The decision on the reference rate is based on a thorough analysis of the impact of COVID-19 on economic activity and future inflation developments.
In particular, the monthly variation of the consumer price index (CPI) in December was 0.48%, while the interannual inflation related to the analytical series of the new reference base (October 2019 – September 2020), which is most relevant to monetary policy, it was 4.63% at the end of 2020, a percentage that would fall within the target range of 4.0% ± 1.0%. Likewise, core inflation, which excludes the most volatile components of the base package, was 4.77% at the end of 2020.
It should be noted that, in accordance with international guidelines, the official year-on-year inflation rate resulting from the splitting of the new CPI base with the published variations from the previous basket of goods and services (base December 2010) , Stood at 5.55% in December. 2020.
The recent inflation dynamics have been influenced by cost shocks that have affected the supply of certain foods due to climatic phenomena, in addition to the increase in imported inputs and the increase in the transport group.
It is important to note that the BCRD forecasting system indicates that inflation would be temporarily above the upper limit of the target in the first half of 2021 due to temporary cost shocks, only to converge later to the range of 4.0% ± 1 , 0% for the rest of the year.
These inflation projections and the expectations of the economic actors anchored to the target band, together with the strength of the macroeconomic fundamentals, provide room for the Central Bank to maintain favorable monetary conditions in order to continue supporting economic reactivation, the entity emphasizes in a press release.
International environment
In terms of commodities, the price of Texas Intermediate Oil (WTI) was around US $ 52 a barrel in January, showing an upward trend in the face of increased demand given the prospect of a recovery in the global economy.
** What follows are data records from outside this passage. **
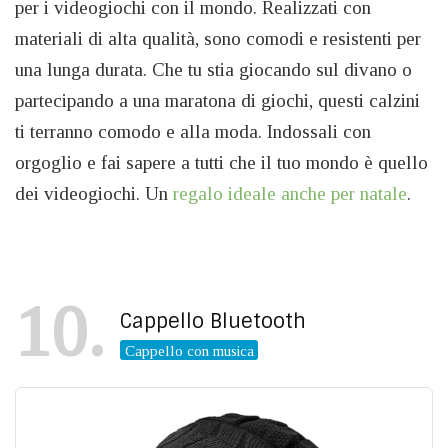
per i videogiochi con il mondo. Realizzati con
materiali di alta qualità, sono comodi e resistenti per
una lunga durata. Che tu stia giocando sul divano o
partecipando a una maratona di giochi, questi calzini
ti terranno comodo e alla moda. Indossali con
orgoglio e fai sapere a tutti che il tuo mondo è quello
dei videogiochi. Un
regalo ideale anche per natale
.
10
Cappello Bluetooth
Cappello con musica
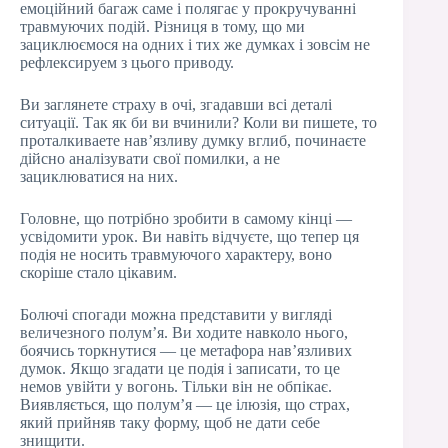
емоційний багаж саме і полягає у прокручуванні
травмуючих подій. Різниця в тому, що ми
зациклюємося на одних і тих же думках і зовсім не
рефлексируем з цього приводу.
Ви заглянете страху в очі, згадавши всі деталі
ситуації. Так як би ви вчинили? Коли ви пишете, то
проталкиваете нав’язливу думку вглиб, починаєте
дійсно аналізувати свої помилки, а не
зациклюватися на них.
Головне, що потрібно зробити в самому кінці —
усвідомити урок. Ви навіть відчуєте, що тепер ця
подія не носить травмуючого характеру, воно
скоріше стало цікавим.
Болючі спогади можна представити у вигляді
величезного полум’я. Ви ходите навколо нього,
боячись торкнутися — це метафора нав’язливих
думок. Якщо згадати це подія і записати, то це
немов увійти у вогонь. Тільки він не обпікає.
Виявляється, що полум’я — це ілюзія, що страх,
який прийняв таку форму, щоб не дати себе
знищити.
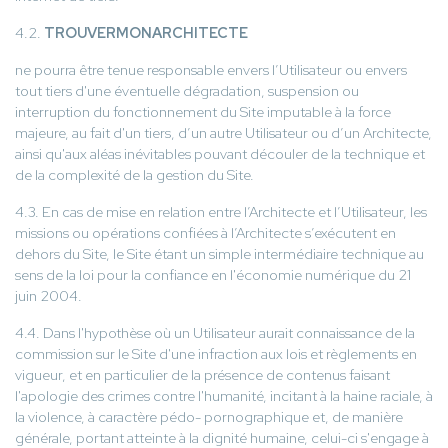
4.2.
TROUVERMONARCHITECTE
ne pourra être tenue responsable envers l’Utilisateur ou envers
tout tiers d'une éventuelle dégradation, suspension ou
interruption du fonctionnement du Site imputable à la force
majeure, au fait d'un tiers, d’un autre Utilisateur ou d’un Architecte,
ainsi qu'aux aléas inévitables pouvant découler de la technique et
de la complexité de la gestion du Site.
4.3. En cas de mise en relation entre l’Architecte et l’Utilisateur, les
missions ou opérations confiées à l’Architecte s’exécutent en
dehors du Site, le Site étant un simple intermédiaire technique au
sens de la loi pour la confiance en l'économie numérique du 21
juin 2004.
4.4. Dans l'hypothèse où un Utilisateur aurait connaissance de la
commission sur le Site d'une infraction aux lois et règlements en
vigueur, et en particulier de la présence de contenus faisant
l'apologie des crimes contre l'humanité, incitant à la haine raciale, à
la violence, à caractère pédo- pornographique et, de manière
générale, portant atteinte à la dignité humaine, celui-ci s'engage à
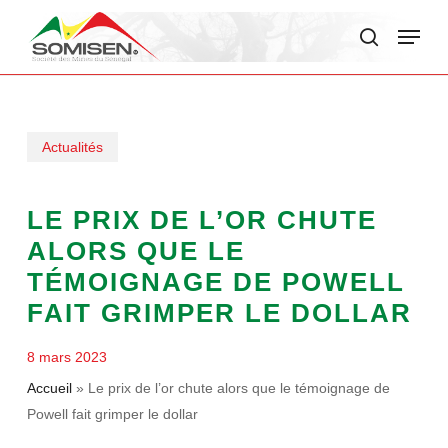
Skip
Menu
to
search
main
content
Actualités
LE PRIX DE L’OR CHUTE
ALORS QUE LE
TÉMOIGNAGE DE POWELL
FAIT GRIMPER LE DOLLAR
8 mars 2023
Accueil
»
Le prix de l’or chute alors que le témoignage de
Powell fait grimper le dollar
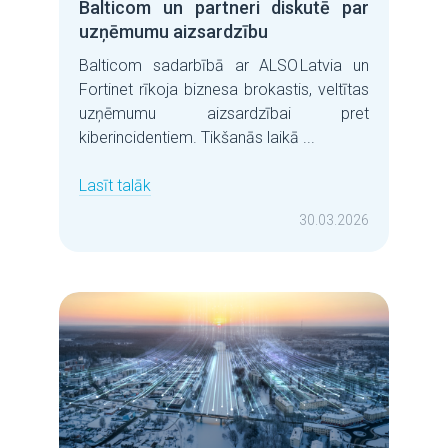
Balticom un partneri diskutē par
uzņēmumu aizsardzību
Balticom sadarbībā ar ALSO Latvia un
Fortinet rīkoja biznesa brokastis, veltītas
uzņēmumu aizsardzībai pret
kiberincidentiem. Tikšanās laikā ...
Lasīt talāk
30.03.2026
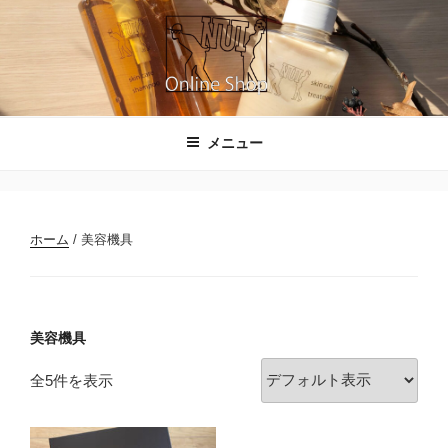
コ
ン
テ
ン
ツ
NUIのオンラインショップ
へ
メニュー
ス
キ
ッ
プ
ホーム
/ 美容機具
美容機具
全5件を表示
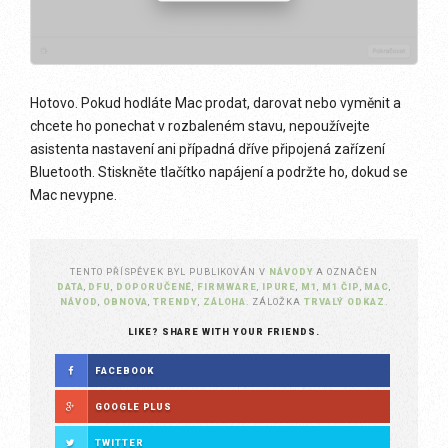
Hotovo. Pokud hodláte Mac prodat, darovat nebo vyměnit a
chcete ho ponechat v rozbaleném stavu, nepoužívejte
asistenta nastavení ani případná dříve připojená zařízení
Bluetooth. Stiskněte tlačítko napájení a podržte ho, dokud se
Mac nevypne.
TENTO PŘÍSPĚVEK BYL PUBLIKOVÁN V
NÁVODY
A OZNAČEN
DATA
,
DFU
,
DOPORUČENÉ
,
FIRMWARE
,
IPURE
,
M1
,
M1 ČIP
,
MAC
,
NÁVOD
,
OBNOVA
,
TRENDY
,
ZÁLOHA
. ZÁLOŽKA
TRVALÝ ODKAZ
.
LIKE? SHARE WITH YOUR FRIENDS.
FACEBOOK
GOOGLE PLUS
TWITTER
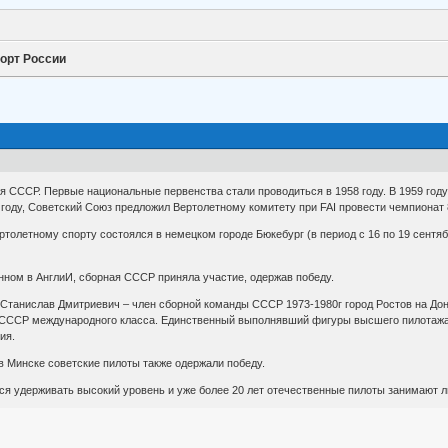
орт России
ся СССР. Первые национальные первенства стали проводиться в 1958 году. В 1959 го
году, Советский Союз предложил Вертолетному комитету при FAI провести чемпионат 
ртолетному спорту состоялся в немецком городе Бюкебург (в период с 16 по 19 сентя
нном в АнглиИ, сборная СССР приняла участие, одержав победу.
ко Станислав Дмитриевич – член сборной команды СССР 1973-1980г город Ростов на Д
 СССР международного класса. Единственный выполнявший фигуры высшего пилотажа 
ия.
 Минске советские пилоты также одержали победу.
ся удерживать высокий уровень и уже более 20 лет отечественные пилоты занимают 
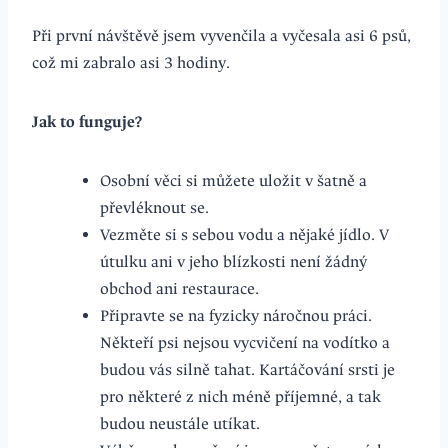
Při první návštěvě jsem vyvenčila a vyčesala asi 6 psů,
což mi zabralo asi 3 hodiny.
Jak to funguje?
Osobní věci si můžete uložit v šatně a
převléknout se.
Vezměte si s sebou vodu a nějaké jídlo. V
útulku ani v jeho blízkosti není žádný
obchod ani restaurace.
Připravte se na fyzicky náročnou práci.
Někteří psi nejsou vycvičení na vodítko a
budou vás silně tahat. Kartáčování srsti je
pro některé z nich méně příjemné, a tak
budou neustále utíkat.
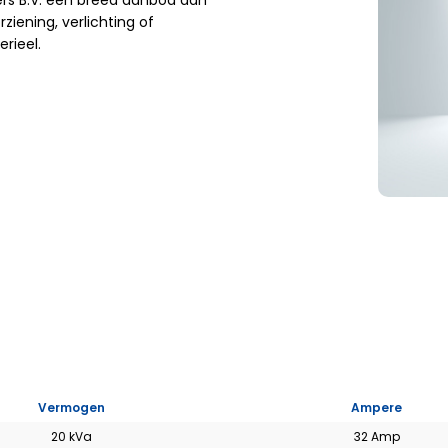
rs B.V. een breed aanbod aan
iening, verlichting of
rieel.
s
Auto hoogwerkers
Vrachtwagen
hoogwerker
Bekijk het aanbod >
Bekijk het aanbod >
AGGRE
Vermogen
Ampere
20 kVa
32 Amp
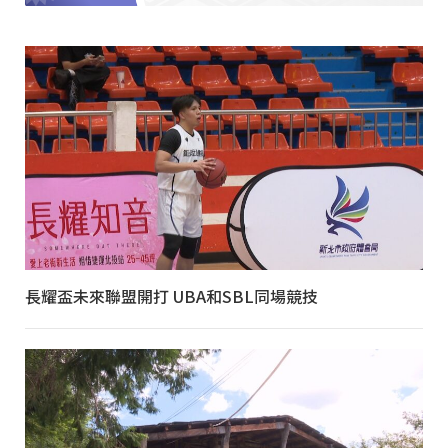
長耀盃未來聯盟開打 UBA和SBL同場競技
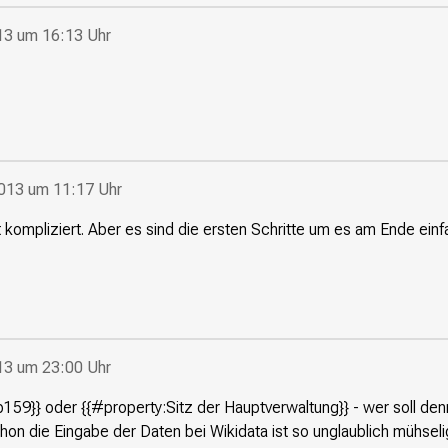
013 um 16:13 Uhr
2013 um 11:17 Uhr
ht kompliziert. Aber es sind die ersten Schritte um es am Ende ein
013 um 23:00 Uhr
p159}} oder {{#property:Sitz der Hauptverwaltung}} - wer soll d
on die Eingabe der Daten bei Wikidata ist so unglaublich mühselig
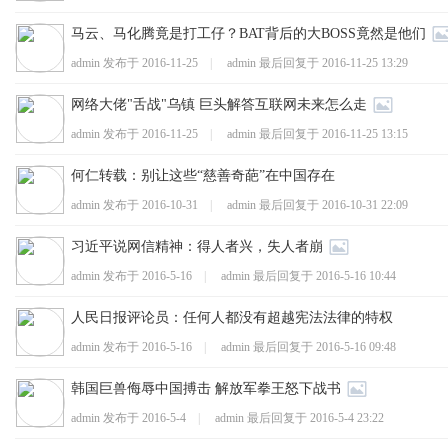
马云、马化腾竟是打工仔？BAT背后的大BOSS竟然是他们
admin 发布于
2016-11-25
|
admin 最后回复于
2016-11-25 13:29
网络大佬"舌战"乌镇 巨头解答互联网未来怎么走
admin 发布于
2016-11-25
|
admin 最后回复于
2016-11-25 13:15
何仁转载：别让这些“慈善奇葩”在中国存在
admin 发布于
2016-10-31
|
admin 最后回复于
2016-10-31 22:09
习近平说网信精神：得人者兴，失人者崩
admin 发布于
2016-5-16
|
admin 最后回复于
2016-5-16 10:44
人民日报评论员：任何人都没有超越宪法法律的特权
admin 发布于
2016-5-16
|
admin 最后回复于
2016-5-16 09:48
韩国巨兽侮辱中国搏击 解放军拳王怒下战书
admin 发布于
2016-5-4
|
admin 最后回复于
2016-5-4 23:22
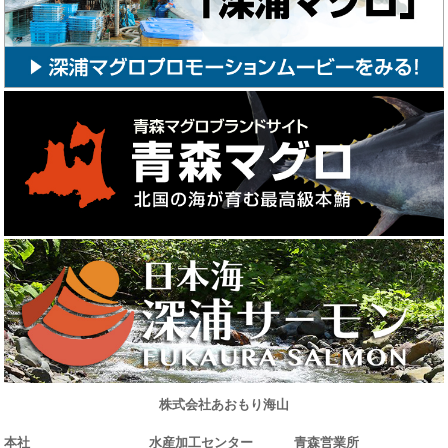
株式会社あおもり海山
本社
水産加工センター
青森営業所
On the other hand, the gold price remains high, above US $ 1,800 per troy ounce, as it is used as a haven of value in a context of great uncertainty, which the Dominican Republic has benefited from the rise in the value of exports of this metal. .
In the home environment, Preliminary figures from the Monthly Indicator of Economic Activity (IMAE) indicate that the reactivation process continues to consolidate, with a variation of -1.0% year-on-year in December, a more favorable outcome than the -1.5 initially expected %, mainly due to better performance in construction, local manufacturing and free trade zones. This behavior in December reflects that the economy is on the right track, with a significant improvement of 28.8 percentage points from the decline observed in April (-29.8%), the most critical point of the crisis.